Der «letzte Diktator Europas»: Lukaschenko regiert Belarus mit eiserner Hand.
Bild: sda

Lukaschenko lässt Flugzeug zur Landung zwingen und Journalisten verhaften

23.05.2021, 21:48

Behörden in der autoritär regierten Republik Belarus haben nach Berichten von Staatsmedien in Minsk ein Flugzeug auf dem Weg von Athen nach Vilnius (Litauen) zur Landung gebracht. An Bord war auch der vom belarussischen Machthaber Alexander Lukaschenko international gesuchte Blogger Roman Protassewitsch, der nach Angaben des Menschenrechtszentrums Wesna in Minsk festgenommen wurde.

Oppositionelle sprachen am Sonntag von einem beispiellosen Eingriff in den internationalen Luftraum. Auch der oppositionelle Nachrichtenkanal Nexta (Gesprochen Nechta) bestätigte die Festnahme seines Mitbegründers und früheren Redakteurs, der an Bord einer Maschine der Gesellschaft Ryanair gewesen sei. Lukaschenko habe unter Verstoss gegen alle Gesetze ein Flugzeug «gekapert», kritisierte der Kanal. Nexta forderte Ryanair auf, den Vorfall auzuklären. Eine Stellungnahme der Fluggesellschaft gab es zunächst nicht.

Die Behörden in Belarus hatten Nexta als extremistisch eingestuft. Der Kanal hatte im vergangenen Jahr nach der umstrittenen Präsidentenwahl immer wieder zu Massenprotesten gegen Lukaschenko aufgerufen. Der Blogger Protassewitsch gehört zu den vielen international zur Fahndung ausgeschriebenen Oppositionellen, denen Lukaschenko selbst den Kampf angesagt hat.

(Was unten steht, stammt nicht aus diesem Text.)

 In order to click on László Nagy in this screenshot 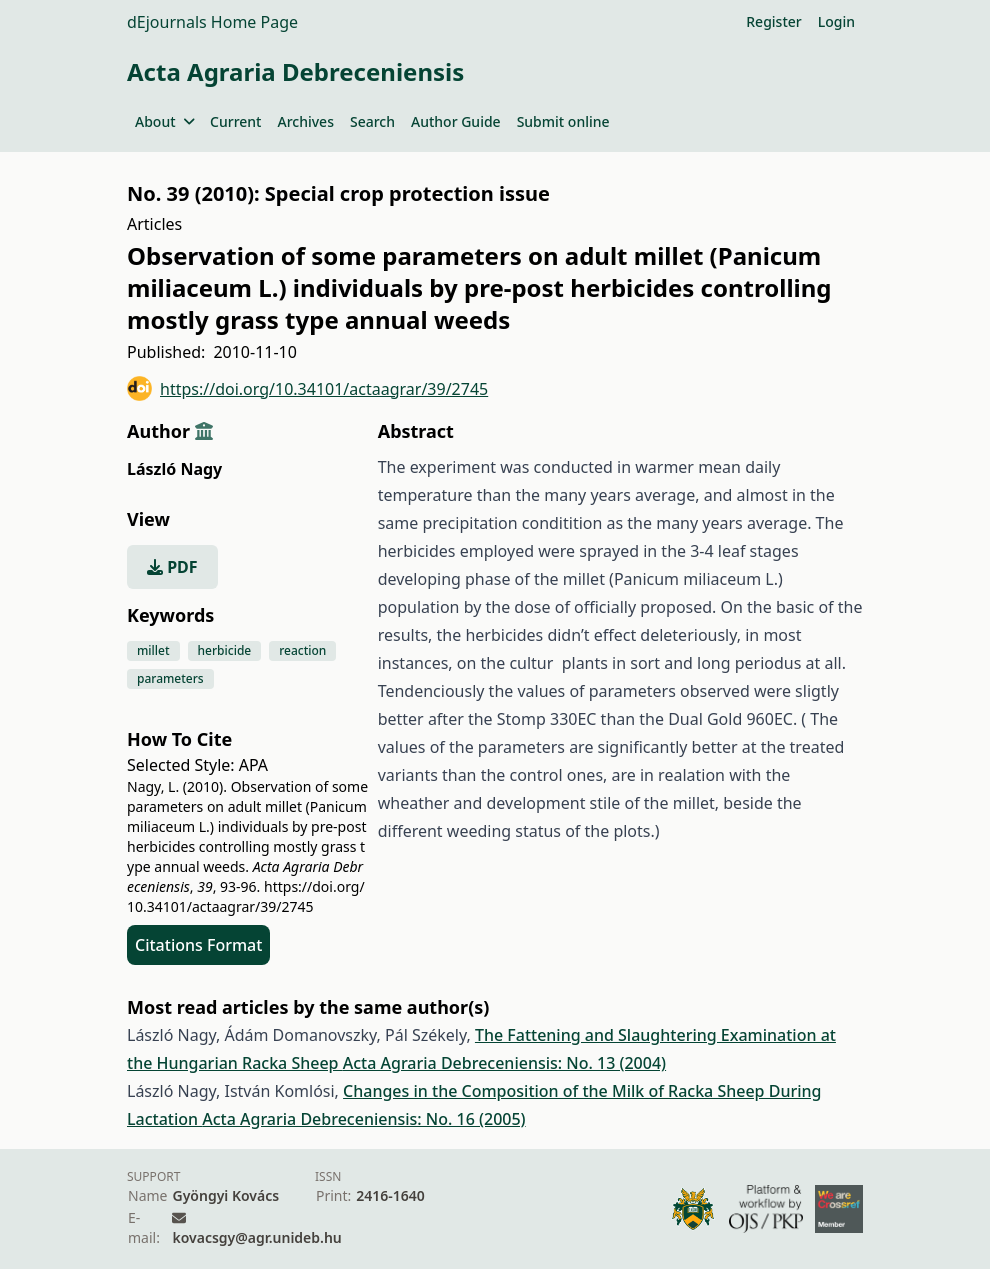, I will do `click(174, 469)`.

Protassewitsch (M.) war bereits im März 2017 schon einmal verhaftet worden.
Protassewitsch (M.) war bereits im März 2017 schon einmal verhaftet worden.
Bild: keystone

Auf Liste gesetzt

Der Geheimdienst KGB hatte den Journalisten auf eine Liste mit Menschen setzen lassen, denen die Beteiligung an terroristischen Handlungen vorgeworfen werde, wie das Portal tut.by bei Telegram berichtete. Nach Angaben der Staatsagentur Belta hatte Lukaschenko nach einem Alarm über einen Sprengsatz an Bord der Maschine selbst das Kommando gegeben, das Flugzeug in Minsk landen zu lassen.

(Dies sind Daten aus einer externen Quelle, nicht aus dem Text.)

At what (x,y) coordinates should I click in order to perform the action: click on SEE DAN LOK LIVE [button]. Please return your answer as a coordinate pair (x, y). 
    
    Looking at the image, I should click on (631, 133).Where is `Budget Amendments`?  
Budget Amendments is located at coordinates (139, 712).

Zur Begleitung sei auch ein Kampfjet vom Typ MiG-29 aufgestiegen, wie der Flughafen bestätigte. Flughafensprecher teilten in Staatsmedien mit, dass die Piloten an Bord der Passagiermaschine um die Landeerlaubnis gebeten hätten. Später habe sich die Information über die mutmassliche Bombe als Fehlalarm herausgestellt. Der Schichtleiter des Airports, Maxim Kijakow, sagte im Staatsfernsehen, dass die 123 Passagiere im Transbereich auf ihren Weiterflug warteten.

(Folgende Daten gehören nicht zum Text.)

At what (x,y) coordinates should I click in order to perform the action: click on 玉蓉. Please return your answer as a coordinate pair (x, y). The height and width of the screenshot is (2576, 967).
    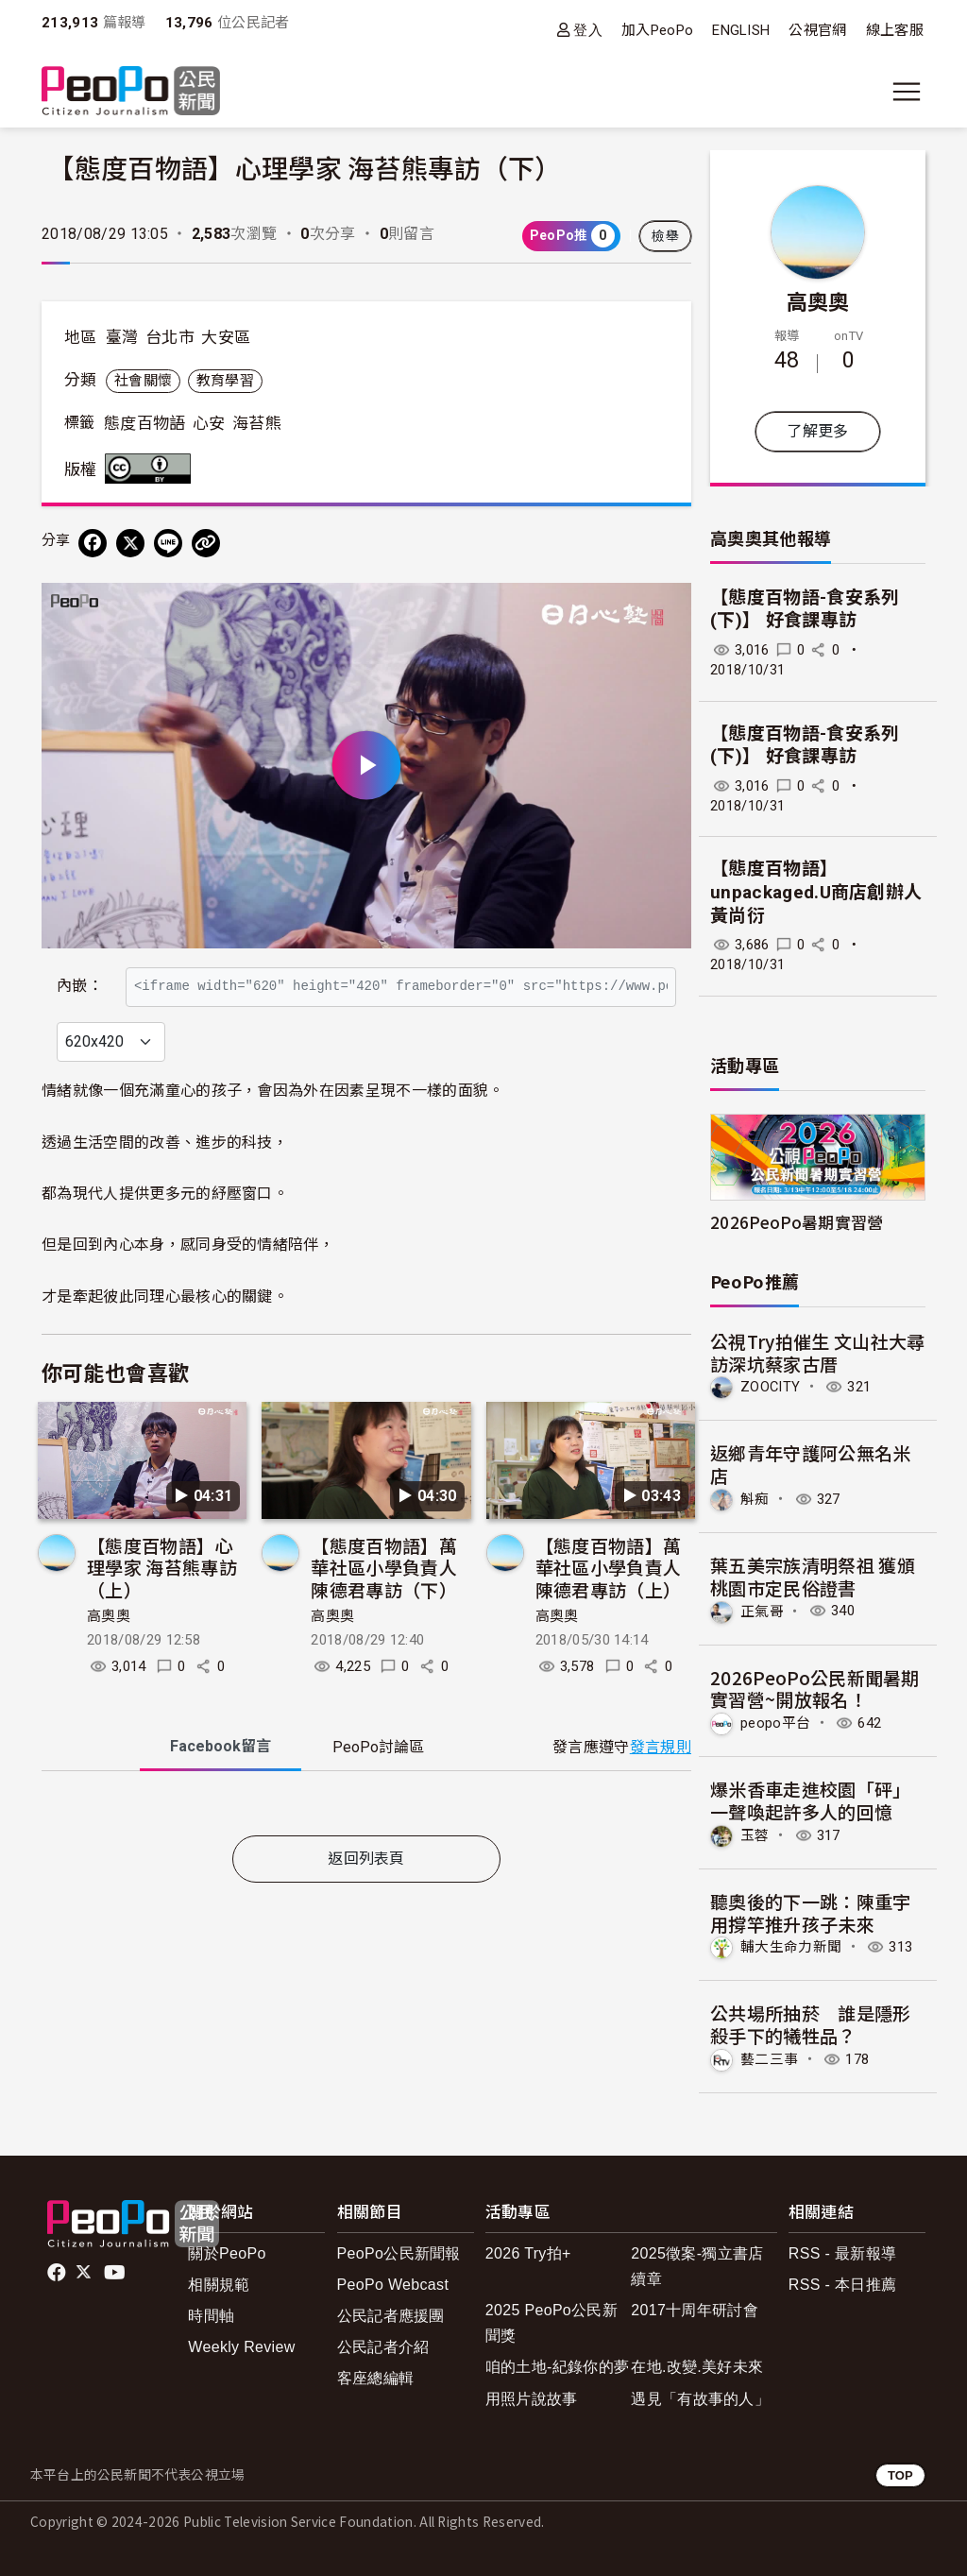
    Looking at the image, I should click on (755, 1835).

Am späten Sonntagabend ist die Maschine schliesslich mit mehr als achtstündiger Verspätung auf dem Flughafen der litauischen Hauptstadt Vilnius gelandet. Das Flugzeug mit der Nummer FR4978 landete um 21.25 Uhr (20.25 Uhr MESZ), wie auf der Webseite des Flughafens zu sehen war. Ursprünglich sollte die in Athen gestartete Maschine mit mehr als 100 Menschen an Bord um 13.00 Uhr Ortszeit landen.

Ryanair bestätigt: Flug nach Belarus umgeleitet - Start am Abend
Die Fluglinie Ryanair hat bestätigt, dass einer ihrer Flieger auf dem Weg von Athen in die litauische Hauptstadt Vilnius nach Belaraus umgeleitet worden ist. Die Besatzung des Fluges sei von belarussischer Seite über eine mögliche Sicherheitsbedrohung an Bord in Kenntnis gesetzt und angewiesen worden, zum nächstgelegenen Flughafen in Minsk zu fliegen, teilte die Airline am Sonntag auf Anfrage der Deutschen Presse-Agentur mit.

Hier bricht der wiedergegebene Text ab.